(HIGH) One of the raps against Derrik M. Kennedy, who is leaving his post as Westerly town manager, is that he doesn’t live here, and thus is out of touch, in some ways, with the community. That won’t be the case in his next job, as town manager of Mansfield, Conn. In a statement after accepting the job, he noted that Mansfield had a history of successful professional management, adding that “I am very excited to get to know and work with the staff, residents, community groups, university officials, and town councilors. My family and I are delighted to make Mansfield our home, too.” It makes sense. Although any number of Westerly leaders over the years (bank chairman, school superintendent, etc.) have been commuters, for Kennedy, Mansfield would be a stretch: close to an hour from his home in Old Saybrook, compared with about 33 minutes — on a good day — on I-95 to Westerly. Kennedy has built-in ties, there, too, as a UConnn graduate. It’s too early to assess his performance in Westerly, but the Town Council, by its actions, has shown its appreciation, recently voting him a raise of 2.8 percent, retroactive to his second anniversary last October. He certainly shook up the status quo, pushing the town to confront its beach access issues, for example, or pursuing a seemingly quixotic broadband plan. He has also had an impact on budgetary practices and personnel policy. As one councilor remarked, “You left Westerly in a much better place.”
(HIGH) Politics have been in the news lately as candidates gear up for legislative campaigns that have the potential to be competitive, at least in Connecticut. There will be a changing of the guard in the 43rd District, in Stonington-North Stonington, as Diana Urban, a nine-term incumbent, has decided to step down. Younger voters may not recall that when Urban was first elected in 2000, her victory — with 34 percent of the vote in a three-way race — went down as a “hold” for the GOP. She was the successor to fellow Republican Rob Simmons, Stonington’s current first selectman, who had carried the district with 73 percent of the vote in 1998. After her election, she was unopposed three times as a Republican. Switching her affiliation to Democrat, she was unopposed once, in 2014, rolled over a write-in candidate in 2012, and took the other three races with no less than 61 percent of the vote. Now she has passed the baton to her friend Kate Rotella, a Democrat who was elected to the Stonington Board of Selectmen in 2017. Rotella works in Hartford as purchasing manager for the Capitol Region Education Council. On the Republican side, Shaun Mastroianni, 37, a senior assisted living executive, announced his candidacy last week at a well-attended event in Pawcatuck. Mastroianni is well-known for his involvement in Stonington Borough and town affairs, including his service on the Planning and Zoning Commission. Simmons, who served for 10 years before Urban took over, had high praise for Mastroianni, calling him “Young and idealistic, eager to serve.” This one could be a horse race.

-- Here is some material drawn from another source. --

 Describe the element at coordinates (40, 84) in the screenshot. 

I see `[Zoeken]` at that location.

(HIGH) In the 18th District Senate race, the Democrats are looking for a comeback after losing the seat in 2016. Republican Heather Somers, who won the open seat after Andrew Maynard did not run again, is seeking a second term. Her victory was crucial in giving the state GOP a share of power in the Connecticut General Assembly, thanks to the Senate’s 18-18 split. Somers, like Urban, has been successful in creating a personal brand and is an energetic campaigner, asserting an “outsider perspective” in Hartford. It’s possible that the Democrats could have a primary, as two candidates have emerged: Dan Kelley, of Pawcatuck, a retired state correctons officer, and Bob Statchen, of Stonington, a law professor and lieutenant colonel in the Connecticut Air National Guard. Kelley has staked out progressive positions on several issues, including raising the minimum wage, reinstating tolls, and moving to a Massachusetts-style health care system. Statchen, who served on Stonington’s Charter Revision Commission, has come out for universal health care, and also backs electronic tolls, gradually increasing the minimum wage to $15, and policies that promote economic growth. “I don’t believe trickle-down economics, I don’t believe tax cuts for the rich are going to result in economic development,” he told The Sun. This contest, if it’s based on the issues, could produce some interesting debates.

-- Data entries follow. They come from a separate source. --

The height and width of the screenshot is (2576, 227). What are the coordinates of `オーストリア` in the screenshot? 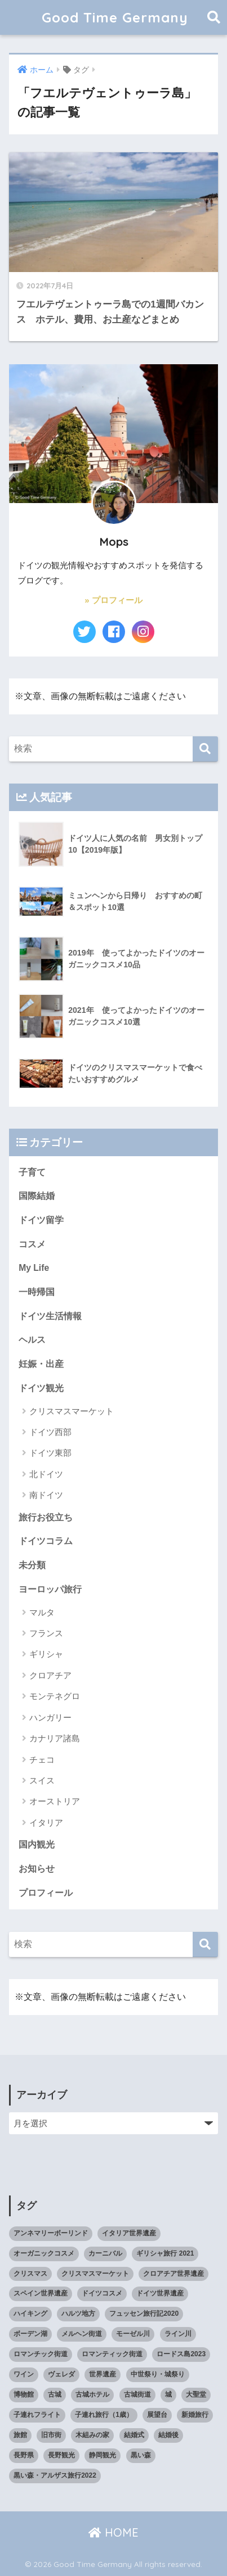 It's located at (54, 1801).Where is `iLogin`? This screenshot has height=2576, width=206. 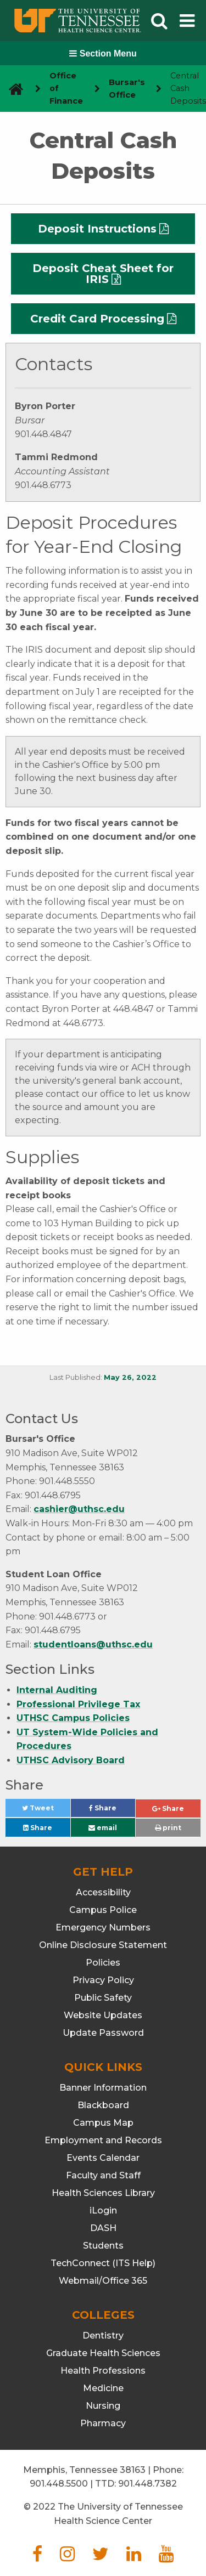 iLogin is located at coordinates (103, 2210).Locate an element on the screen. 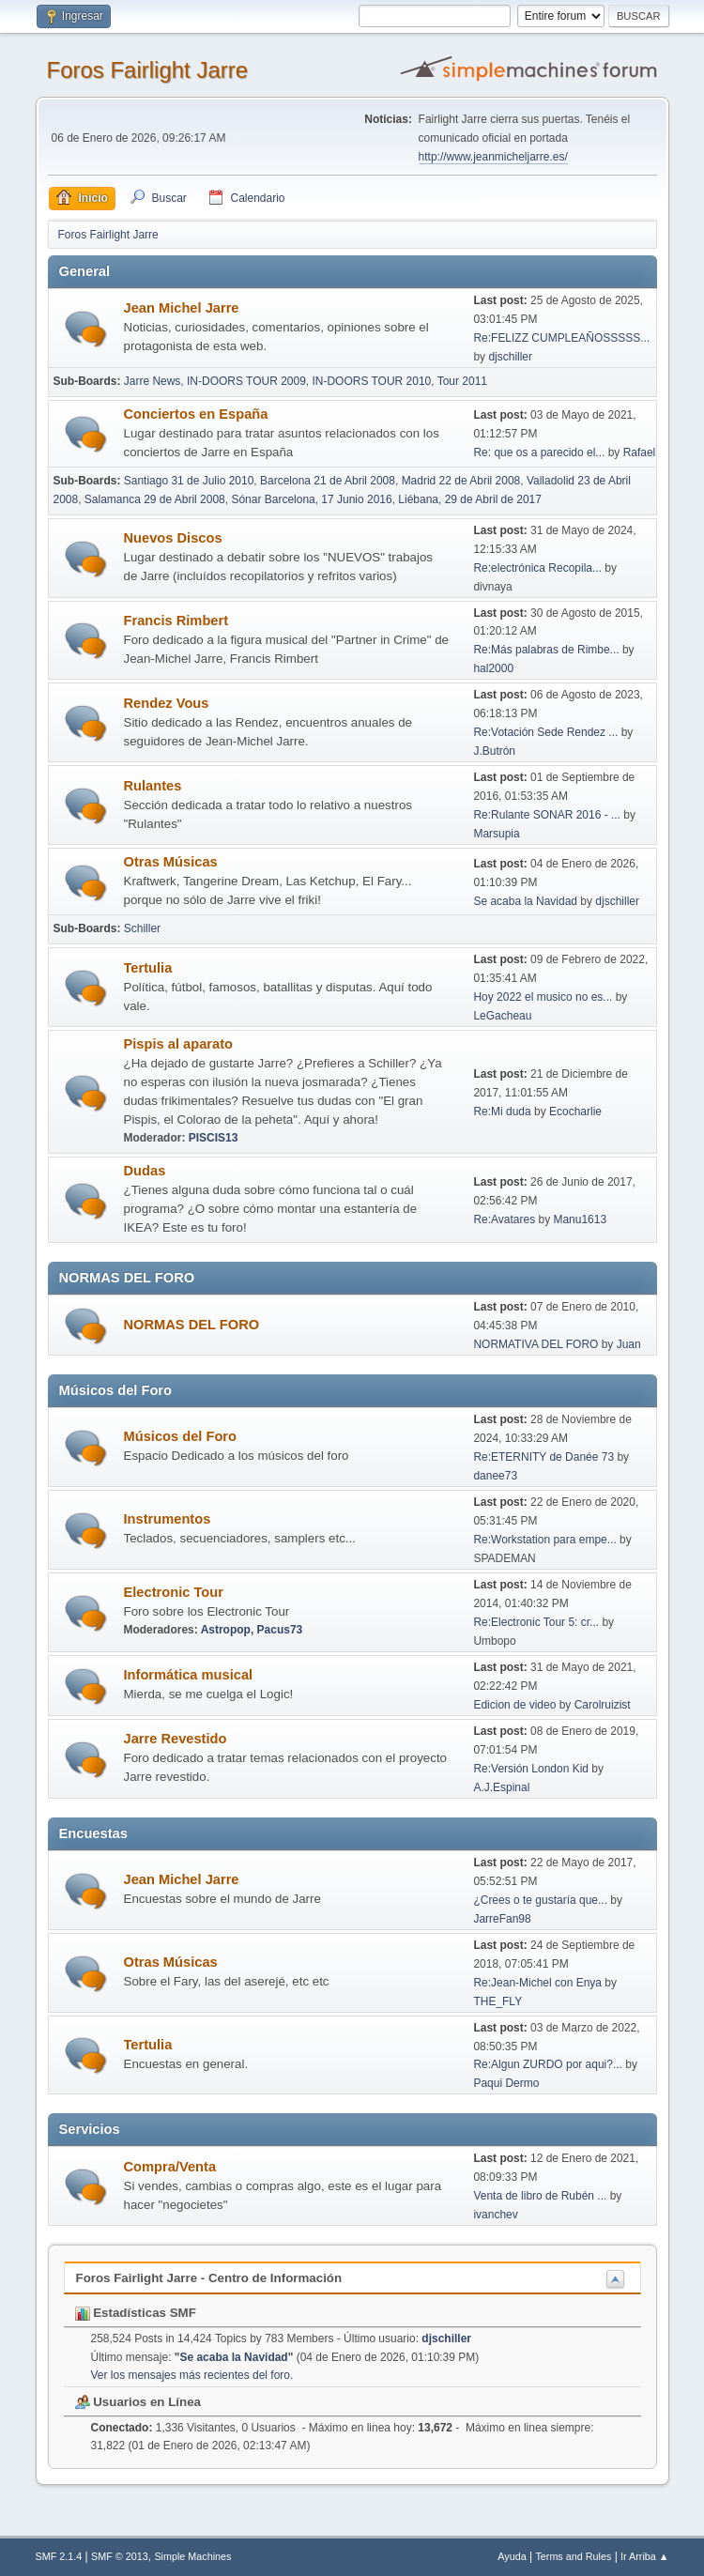  Jarre Revestido is located at coordinates (175, 1738).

(HIGH) March 14 is rapidly approaching, the day of a nationwide school walkout in remembrance of the Parkland massacre. Local school officials have been preparing for it, and to their credit some are stressing its positive aspects while professing to be wary of any “political” connotations attached to gun violence. There has been some code talk about “student safety” concerns on March 14. Well … isn’t it school safety that has caused such an upheaval among young people? This can be a learning opportunity. Don’t blow it.